QEMU already has a built-in GDB server (-s -S flags); the in-kernel stub is not needed for this case but can coexist.

{
    "name": "PPAP Kernel Debug (QEMU)",
    "type": "cppdbg",
    "request": "launch",
    "program": "${workspaceFolder}/build/qemu_arm/ppap",
    "MIMode": "gdb",
    "miDebuggerPath": "gdb-multiarch",
    "miDebuggerServerAddress": "localhost:1234",
    "setupCommands": [
        { "text": "set architecture arm" }
    ]
}

Implementation Phases

Phase Scope Est. LOC
Phase 1 Minimal stub: ARM only, ?/g/m/c/Z0/z0, polled UART, kernel-only ~500
Phase 2 Add m68k + RISC-V, single-step, HW breakpoints, qfThreadInfo ~400
Phase 3 Userland debugging via existing ptrace infra, Hg, vCont ~300
Phase 4 Xtensa support, qXfer:features target XML, watchpoints ~200

Design Decisions

Shared vs dedicated UART

The stub shares UART0 with normal console output. When GDB is attached, printf output is tunneled through GDB O packets (hex-encoded console output). A compile-time #define GDB_ENABLED controls inclusion of the stub.

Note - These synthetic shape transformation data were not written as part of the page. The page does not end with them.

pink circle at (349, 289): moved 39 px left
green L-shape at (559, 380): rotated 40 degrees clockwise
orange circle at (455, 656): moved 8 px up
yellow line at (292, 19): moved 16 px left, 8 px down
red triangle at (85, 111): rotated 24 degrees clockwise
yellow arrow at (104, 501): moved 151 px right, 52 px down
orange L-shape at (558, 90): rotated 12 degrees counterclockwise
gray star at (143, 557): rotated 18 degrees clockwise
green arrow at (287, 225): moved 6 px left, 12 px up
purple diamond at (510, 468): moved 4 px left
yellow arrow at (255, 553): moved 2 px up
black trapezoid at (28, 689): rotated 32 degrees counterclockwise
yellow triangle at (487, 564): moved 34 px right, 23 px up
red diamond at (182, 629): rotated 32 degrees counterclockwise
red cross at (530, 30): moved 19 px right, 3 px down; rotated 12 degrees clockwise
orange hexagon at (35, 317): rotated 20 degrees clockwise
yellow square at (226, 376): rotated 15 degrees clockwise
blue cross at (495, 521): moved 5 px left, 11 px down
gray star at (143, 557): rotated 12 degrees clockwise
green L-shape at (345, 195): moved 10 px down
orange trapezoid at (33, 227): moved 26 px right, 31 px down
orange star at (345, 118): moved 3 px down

Entry mechanism on real hardware

A sequence of 3x 0x03 bytes (Ctrl+C) on UART triggers a break into the debugger. The UART RX ISR counts consecutive 0x03 bytes and sets a gdb_break_requested flag. The flag is checked on return from any ISR (similar to signal delivery).

Kernel vs userland

Phase 1 debugs the kernel in a single flat address space. For userland debugging (Phase 3), the stub uses the existing ptrace infrastructure to read/write user process registers and memory. On Cortex-M33 targets with MPU, the stub temporarily adjusts MPU regions to access user memory.

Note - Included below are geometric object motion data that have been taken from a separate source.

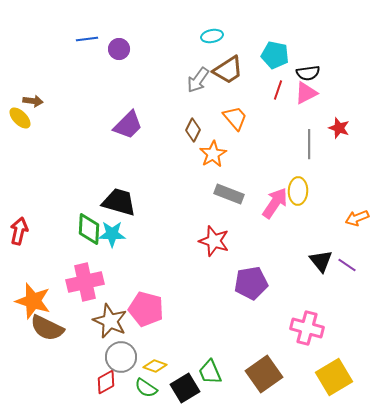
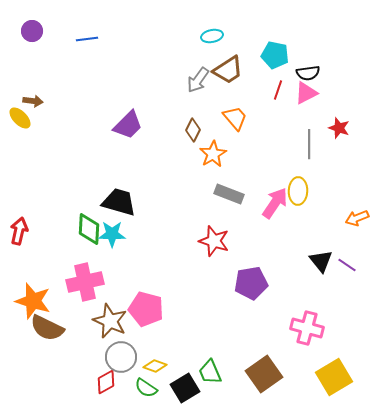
purple circle at (119, 49): moved 87 px left, 18 px up
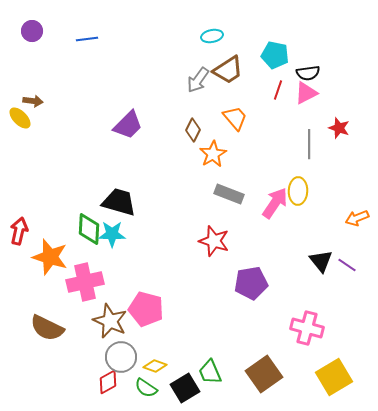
orange star at (33, 301): moved 17 px right, 44 px up
red diamond at (106, 382): moved 2 px right
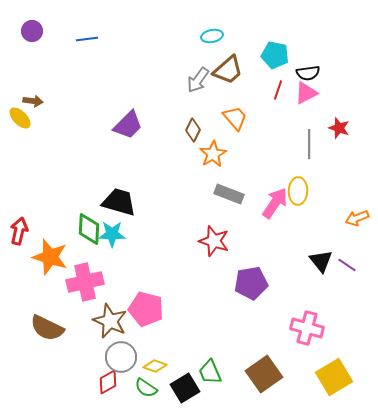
brown trapezoid at (228, 70): rotated 8 degrees counterclockwise
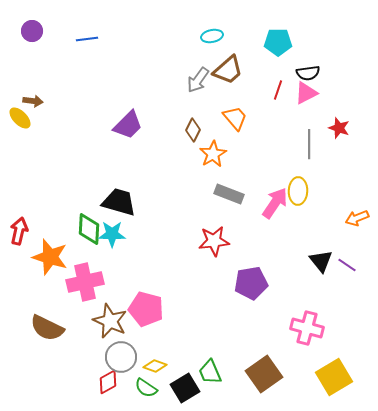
cyan pentagon at (275, 55): moved 3 px right, 13 px up; rotated 12 degrees counterclockwise
red star at (214, 241): rotated 24 degrees counterclockwise
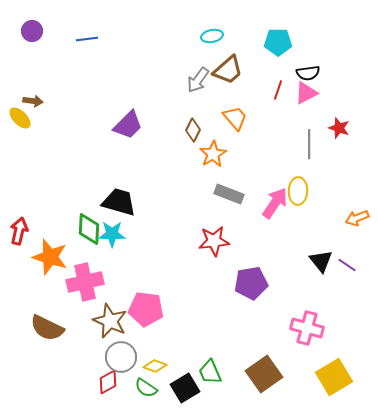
pink pentagon at (146, 309): rotated 8 degrees counterclockwise
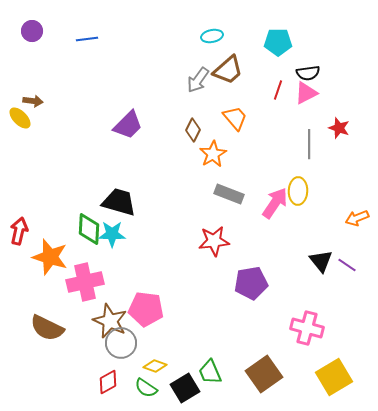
gray circle at (121, 357): moved 14 px up
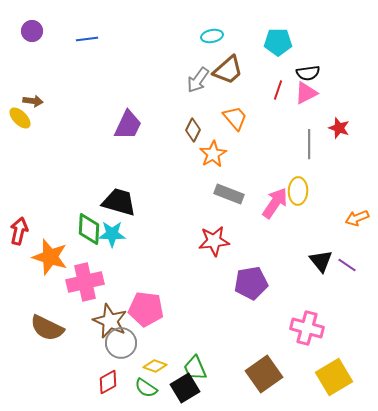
purple trapezoid at (128, 125): rotated 20 degrees counterclockwise
green trapezoid at (210, 372): moved 15 px left, 4 px up
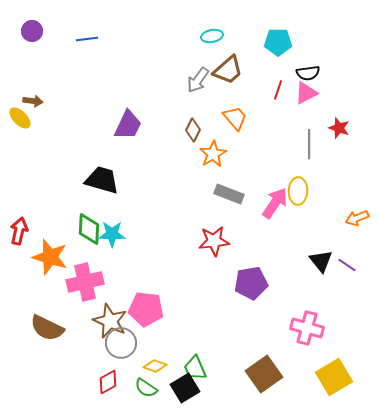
black trapezoid at (119, 202): moved 17 px left, 22 px up
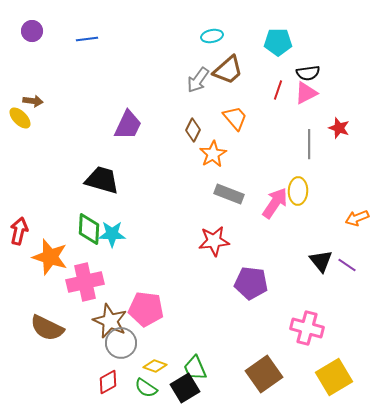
purple pentagon at (251, 283): rotated 16 degrees clockwise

Interaction with existing ptrace

The GDB stub and ptrace serve different roles:

  • ptrace: in-kernel API for one PPAP process to trace another
  • GDB stub: external host debugger inspecting the kernel (and processes) via serial

They share the per-arch register read/write code but operate independently. The GDB stub can debug processes that have no tracer attached.